Nick menatap Milly heran. "Lalu kenapa kamu tidak senang? Perjanjiannya tidak menguntungkanmu?"

"Sangat menuntungkan!" Milly terus saja menjawab pertanyaannya dengan membentak-bentak.

"Benarkah? Apa dia berbicara kasar?"

"Tidak!"

"Jadi siapa yang mengganggumu? Charlos? Dia merendahkanmu?" Kali ini Milly diam saja. "Aku akan putar balik untuk menghajarnya sekarang juga!"

Nick menghentikan mobilnya ke sisi kiri jalan, menyalakan lampu sen kanan, hendak memutar balik, Milly berbalik menahan tangannya. "Apa yang kamu lakukan? Charlos tidak pernah merendahkanku! Dia sangat baik!"

"Lalu siapa? Tasya? Dia memang anak yang kurang ajar. Tidak ada orang tua yang mengajarinya sopan santun. Aku harus membuat perhitungan dengannya."

"Cukup! Aku tidak mau membahas tentang hal ini lagi," seru Milly frustasi.

"Benarkah? Jadi Tasya orangnya?" desak Nick.

"Bukan! Kamu kenapa sih?"

"Kamu yang kenapa! Aku tidak suka melihatmu tiba-tiba marah seperti itu lagi!"

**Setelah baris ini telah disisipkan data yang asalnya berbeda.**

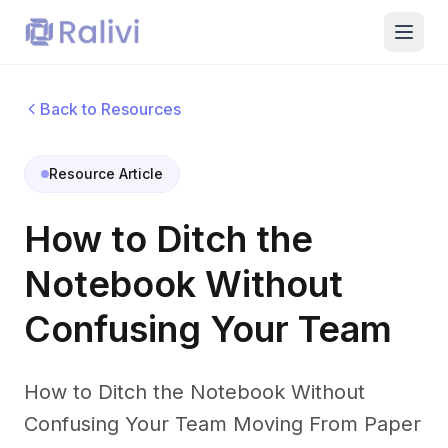
Back to Resources
Resource Article
How to Ditch the
Notebook Without
Confusing Your Team
How to Ditch the Notebook Without
Confusing Your Team Moving From Paper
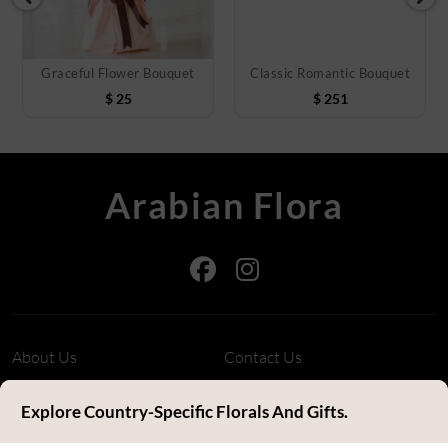
Graceful Flower Bouquet
Classic Romantic Bouquet
$
25
$
251
Arabian Flora
About Us
Contact Us
Refund Policy
Privacy Policy
Explore Country-Specific Florals And Gifts.
Terms & Conditions
FAQ's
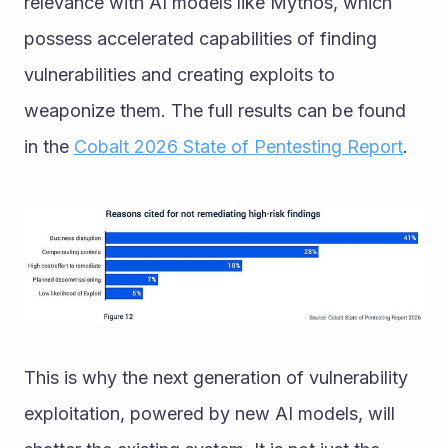
relevance with AI models like Mythos, which 
possess accelerated capabilities of finding 
vulnerabilities and creating exploits to 
weaponize them. The full results can be found 
in the 
Cobalt 2026 State of Pentesting Report
.
This is why the next generation of vulnerability 
exploitation, powered by new AI models, will 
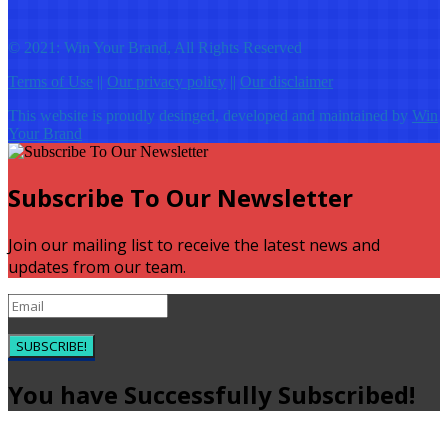
© 2021: Win Your Brand, All Rights Reserved
Terms of Use
||
Our privacy policy
||
Our disclaimer
This website is proudly desinged, developed and maintained by
Win
Your Brand
Subscribe To Our Newsletter
Join our mailing list to receive the latest news and
updates from our team.
SUBSCRIBE!
You have Successfully Subscribed!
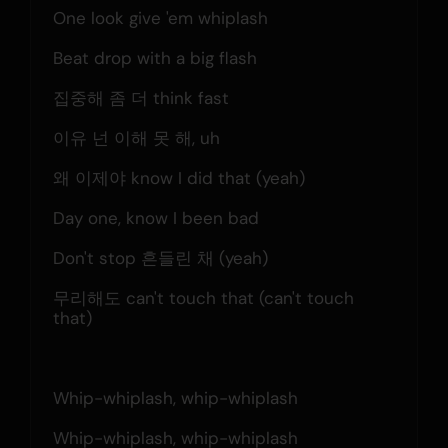
One look give 'em whiplash
Beat drop with a big flash
집중해 좀 더 think fast
이유 넌 이해 못 해, uh
왜 이제야 know I did that (yeah)
Day one, know I been bad
Don't stop 흔들린 채 (yeah)
무리해도 can't touch that (can't touch 
that)
Whip-whiplash, whip-whiplash
Whip-whiplash, whip-whiplash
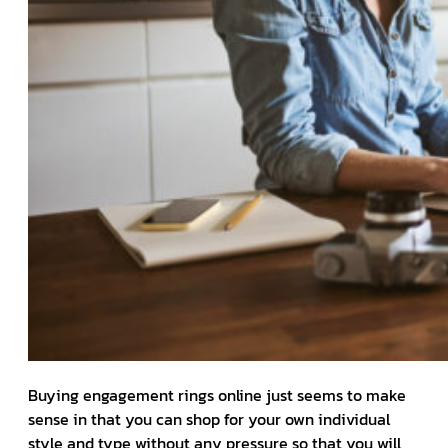
Buying engagement rings online just seems to make
sense in that you can shop for your own individual
style and type without any pressure so that you will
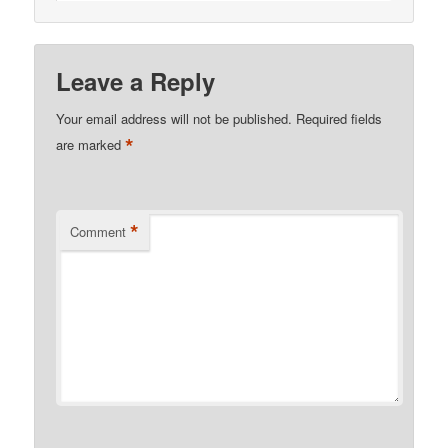
Leave a Reply
Your email address will not be published.
Required fields
*
are marked
*
Comment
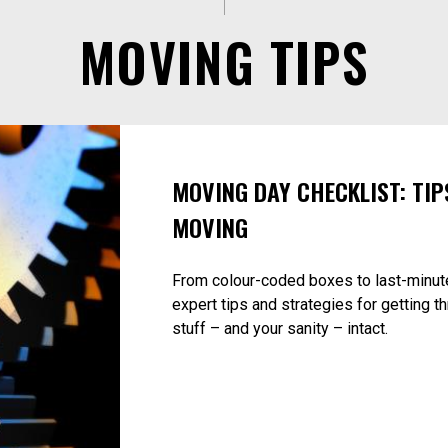
MOVING TIPS
MOVING DAY CHECKLIST: TIP
MOVING
From colour-coded boxes to last-minut
expert tips and strategies for getting t
stuff – and your sanity – intact.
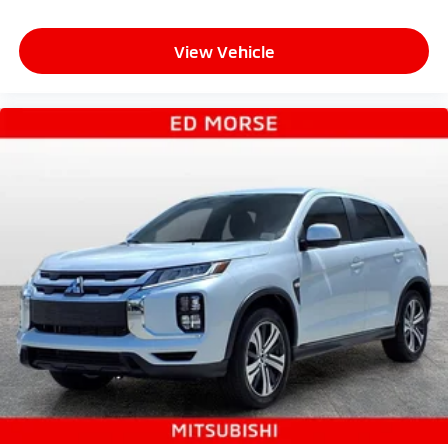
View Vehicle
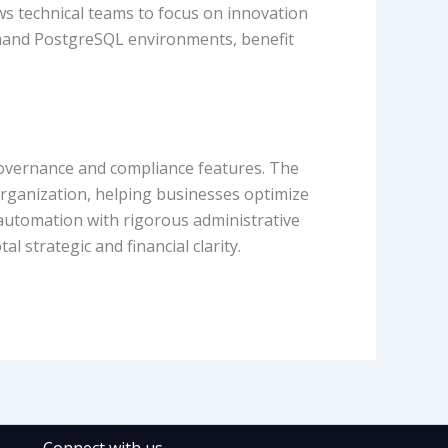
ws technical teams to focus on innovation
demand PostgreSQL environments, benefit
overnance and compliance features. The
 organization, helping businesses optimize
 automation with rigorous administrative
 strategic and financial clarity.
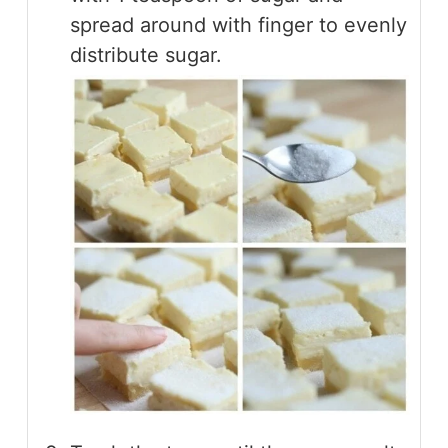
spread around with finger to evenly
distribute sugar.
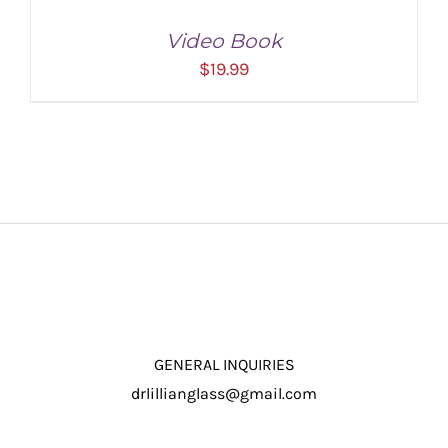
Video Book
$
19.99
ADD TO CART
/
DETAILS
GENERAL INQUIRIES
drlillianglass@gmail.com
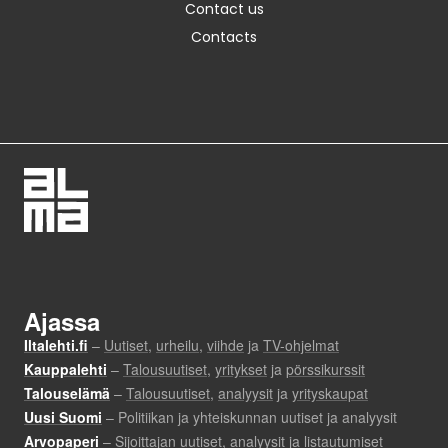
Contact us
Contacts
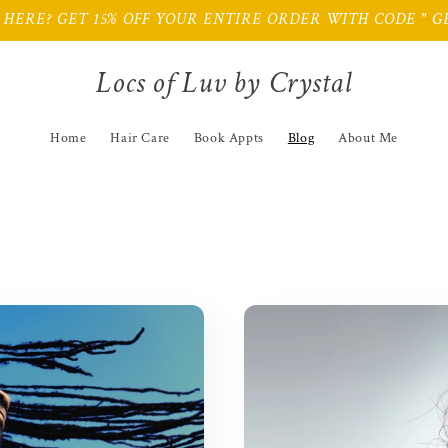
HERE? GET 15% OFF YOUR ENTIRE ORDER WITH CODE " GE
Locs of Luv by Crystal
Home
Hair Care
Book Appts
Blog
About Me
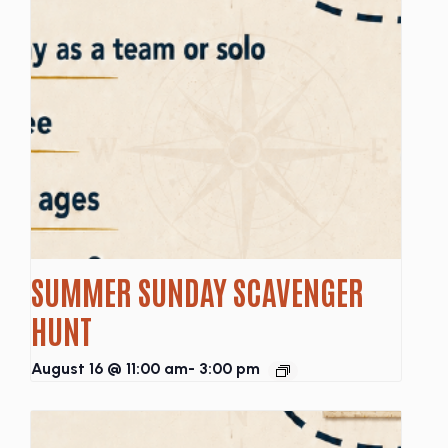
SUMMER SUNDAY SCAVENGER
HUNT
August 16 @ 11:00 am
-
3:00 pm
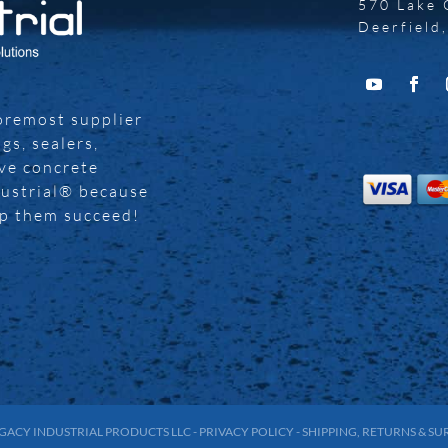
570 Lake 
Deerfield
foremost supplier
gs, sealers,
ive concrete
dustrial® because
lp them succeed!
GACY INDUSTRIAL PRODUCTS LLC
-
PRIVACY POLICY
-
SHIPPING, RETURNS & S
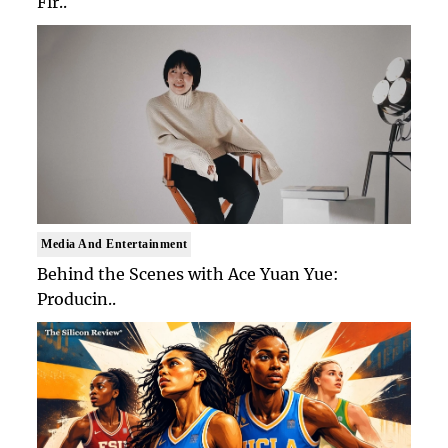
Fir..
Media And Entertainment
Behind the Scenes with Ace Yuan Yue:
Producin..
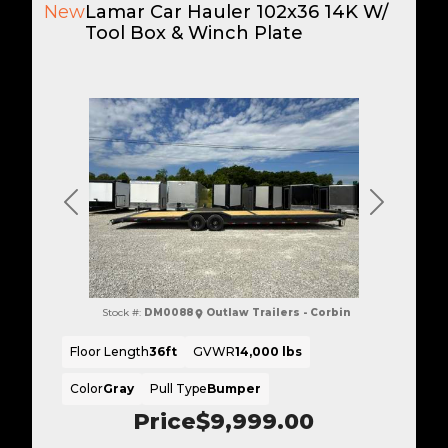
New
Lamar Car Hauler 102x36 14K W/
Tool Box & Winch Plate
Previous
Next
Stock #:
DM0088
Outlaw Trailers - Corbin
Floor Length
36ft
GVWR
14,000 lbs
Color
Gray
Pull Type
Bumper
Price
$9,999.00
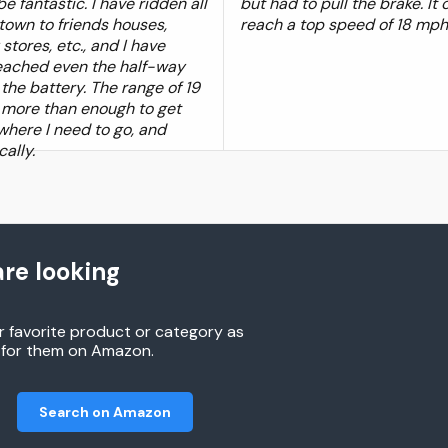
e fantastic. I have ridden all
but had to pull the brake. It 
town to friends houses,
reach a top speed of 18 mph
stores, etc., and I have
eached even the half-way
the battery. The range of 19
s more than enough to get
here I need to go, and
cally.
re looking
r favorite product or category as
h for them on Amazon.
Search on Amazon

Milly menarik napas dalam lalu menghembusnya dengan keras. "Aku mau pulang sekarang juga."

"Ke mana?"

"Ke hotel! Memangnya kamu ingin aku pulang ke Batam sekarang juga?"

"Bukan! Bukan!" Nick menggeram. Tadinya ia ingin menawari kamar hotelnya, tapi tidak jadi.

Akhirnya mereka kembali melaju dan kembali ke Hotel Poseidon. Sepanjang perjalanan mereka tidak berbicara sama sekali. Nick juga tidak akan menanyakan apa-apa lagi. Milly benar-benar sedang tidak ingin diajak berbicara.